* Problem *
Return each record word for word, keeping none of its pictures.

* Data extract *
----------

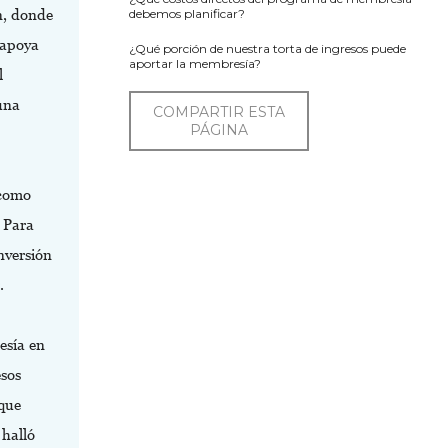
n, donde
debemos planificar?
 apoya
¿Qué porción de nuestra torta de ingresos puede
aportar la membresía?
l
una
COMPARTIR ESTA
PÁGINA
 como
 Para
nversión
.
esía en
esos
 que
halló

----------

* Exercise answer *
n, donde
debemos planificar?
 apoya
¿Qué porción de nuestra torta de ingresos puede
aportar la membresía?
l
una
COMPARTIR ESTA
PÁGINA
 como
 Para
nversión
.
esía en
esos
 que
halló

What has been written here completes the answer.